Please transcribe the data exactly as shown, skipping the images.

+---+

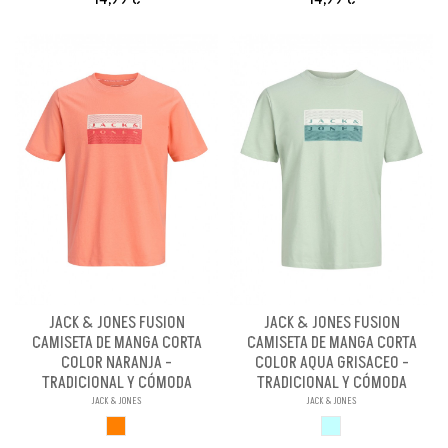
JACK & JONES FUSION
JACK & JONES FUSION
CAMISETA DE MANGA CORTA
CAMISETA DE MANGA CORTA
COLOR NARANJA -
COLOR AQUA GRISACEO -
TRADICIONAL Y CÓMODA
TRADICIONAL Y CÓMODA
JACK & JONES
JACK & JONES
NARANJA
AQUA GRISACEO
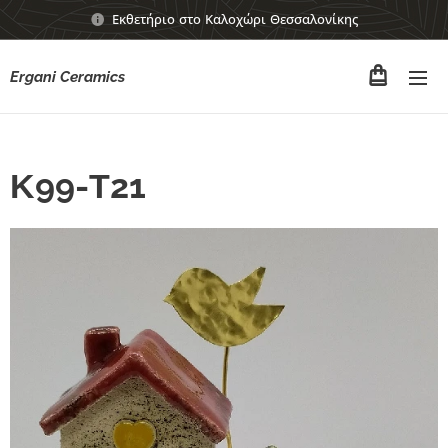
Εκθετήριο στο Καλοχώρι Θεσσαλονίκης
Ergani Ceramics
Κ99-Τ21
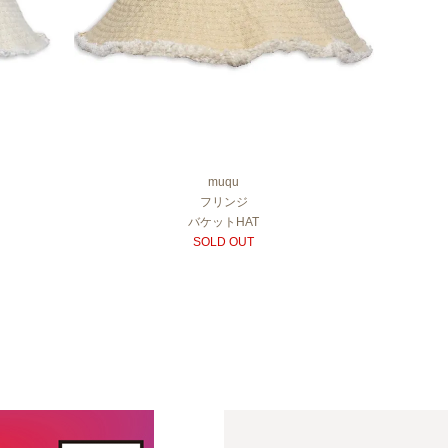
muqu
フリンジ
バケットHAT
SOLD OUT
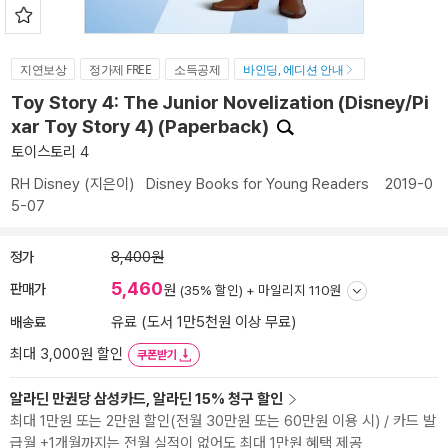
지연보상
정가제 FREE
소득공제
바인딩, 에디션 안내
Toy Story 4: The Junior Novelization (Disney/Pi
xar Toy Story 4) (Paperback)
토이스토리 4
RH Disney
(지은이)
Disney Books for Young Readers
2019-0
5-07
정가
8,400원
5,460
판매가
원
(35% 할인) +
마일리지 110원
배송료
유료 (도서 1만5천원 이상 무료)
최대 3,000원 할인
쿠폰받기
알라딘 만권당 삼성카드, 알라딘 15% 청구 할인
최대 1만원 또는 2만원 할인(전월 30만원 또는 60만원 이용 시) / 카드 발
급월 +1개월까지는 전월 실적이 없어도 최대 1만원 혜택 제공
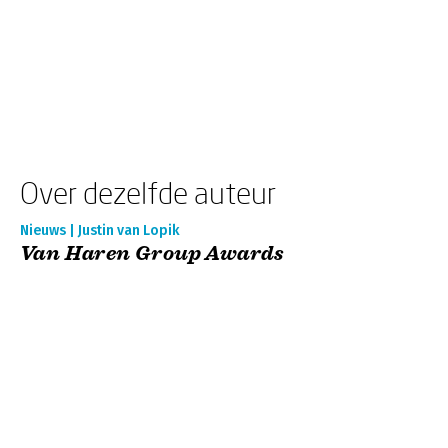
Over dezelfde auteur
Nieuws | Justin van Lopik
Van Haren Group Awards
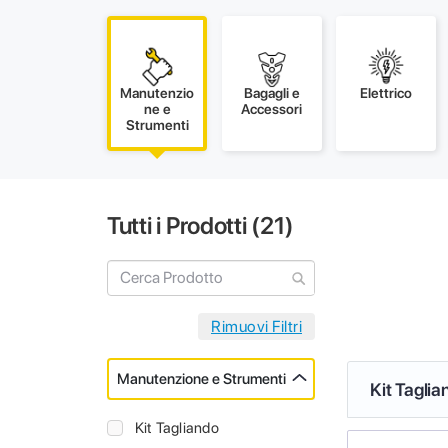
Manutenzio
Bagagli e
Elettrico
ne e
Accessori
Strumenti
Tutti i Prodotti (
21
)
Manutenzione e Strumenti
Kit Taglia
Kit Tagliando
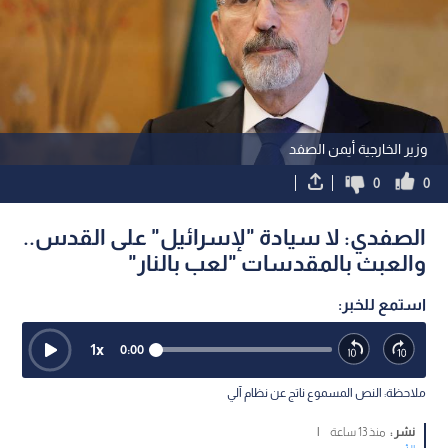
وزير الخارجية أيمن الصفد
0
0
الصفدي: لا سيادة "لإسرائيل" على القدس..
والعبث بالمقدسات "لعب بالنار"
استمع للخبر:
1
x
0:00
ملاحظة: النص المسموع ناتج عن نظام آلي
نشر :
منذ 13 ساعة
|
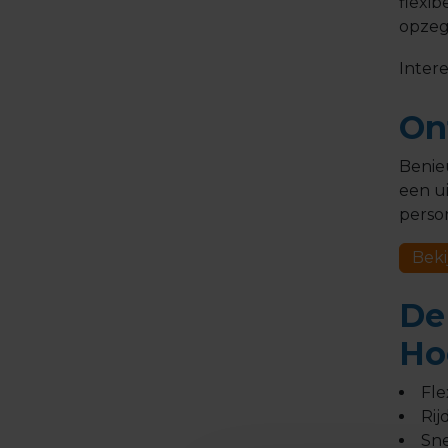
flexib
opzeg
Inter
On
Benie
een ui
perso
Beki
De
Ho
Fle
Rij
Sne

+---+

| RESULT OF THE TASK |
JACK & JONES FUSION
JACK & JONES FUSION
CAMISETA DE MANGA CORTA
CAMISETA DE MANGA CORTA
COLOR NARANJA -
COLOR AQUA GRISACEO -
TRADICIONAL Y CÓMODA
TRADICIONAL Y CÓMODA
JACK & JONES
JACK & JONES
NARANJA
AQUA GRISACEO
Εκθετήριο στο Καλοχώρι Θεσσαλονίκης
Ergani Ceramics
Κ99-Τ21
muqu
フリンジ
バケットHAT
SOLD OUT
지연보상
정가제 FREE
소득공제
바인딩, 에디션 안내
Toy Story 4: The Junior Novelization (Disney/Pi
xar Toy Story 4) (Paperback)
토이스토리 4
RH Disney
(지은이)
Disney Books for Young Readers
2019-0
5-07
정가
8,400원
5,460
판매가
원
(35% 할인) +
마일리지 110원
배송료
유료 (도서 1만5천원 이상 무료)
최대 3,000원 할인
쿠폰받기
알라딘 만권당 삼성카드, 알라딘 15% 청구 할인
최대 1만원 또는 2만원 할인(전월 30만원 또는 60만원 이용 시) / 카드 발
급월 +1개월까지는 전월 실적이 없어도 최대 1만원 혜택 제공
Over dezelfde auteur
Nieuws | Justin van Lopik
Van Haren Group Awards
Manutenzio
Bagagli e
Elettrico
ne e
Accessori
Strumenti
Tutti i Prodotti (
21
)
Manutenzione e Strumenti
Kit Taglia
Kit Tagliando
وزير الخارجية أيمن الصفد
0
0
الصفدي: لا سيادة "لإسرائيل" على القدس..
والعبث بالمقدسات "لعب بالنار"
استمع للخبر:
1
x
0:00
ملاحظة: النص المسموع ناتج عن نظام آلي
نشر :
منذ 13 ساعة
|
flexib
opzeg
Inter
On
Benie
een ui
perso
Beki
De
Ho
Fle
Rij
Sne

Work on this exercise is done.